Big trouble in bigger China
Prior to launching Apple Pay in China, Tim Cook described doing so as “top of the list” in terms of Apple’s priorities. Nonetheless, Apple faces an uphill battle in the country. At present, Aliba’s Alipay and Tencent’s WeChat Pay dominate the Chinese mobile payments market, respectively representing in the region of 53.7 percent and 39.5 percent of the market.
The decision to launch the Beijing travel app — created by public transport payments company Yikatong — on Android only can be read as another illustration of how Apple isn’t prioritized in China.
In the past, Apple has been forced to shut down its iBookstore and iTunes Movies in China, as well as been forced to accept the Chinese government’s demands that it run network safety evaluations on all Apple products before they can be imported into the country.

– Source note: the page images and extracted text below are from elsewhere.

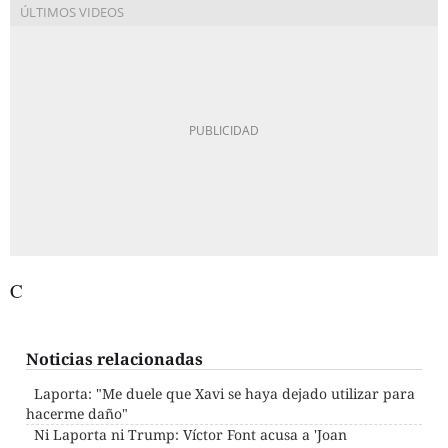
C
Noticias relacionadas
Laporta: "Me duele que Xavi se haya dejado utilizar para
hacerme daño"
Ni Laporta ni Trump: Víctor Font acusa a 'Joan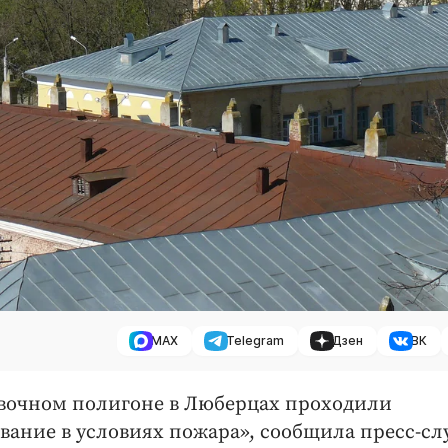
MAX
Telegram
Дзен
ВК
ровочном полигоне в Люберцах проходили
ание в условиях пожара», сообщила пресс-сл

In addition, its products were booted off the list of approved state purchases, along with other Western companies such as Cisco and Intel — in favor of thousands of Chinese-made products. More recently, Apple ran into problems with internet regulators in China calling on Apple to “tighten its checks” on live streaming apps which appear in the App Store. It has also had to partner up with local data management firm Guizhou-Cloud Big Data Industry (GCDB) in order to meet new cybersecurity rules, requiring cloud services in the country to be operated by Chinese companies.
Apple’s not giving up
Apple has recently launched its biggest marketing campaign for Apple Pay in China since the service’s launch. Still, decisions like the one taken by Yikatong certainly seem to be designed to favor popular local manufacturers, all of which make Android handsets.
Apple, of its part, has struggled a bit in China as of late. According to analysts at Oppenheimer, Apple’s “Reality Distortion Field” is fading in China, as iPhone sales drop 20 percent. That’s at least twice as bad as any other market.
Whether Apple can negotiate a deal to use Apple Pay for Chinese public transport — as it has in Japan — remains to be seen. These kinds of deals, and preferably exclusives, are going to be crucial if Apple wants to ever break through in the mobile payments market, however.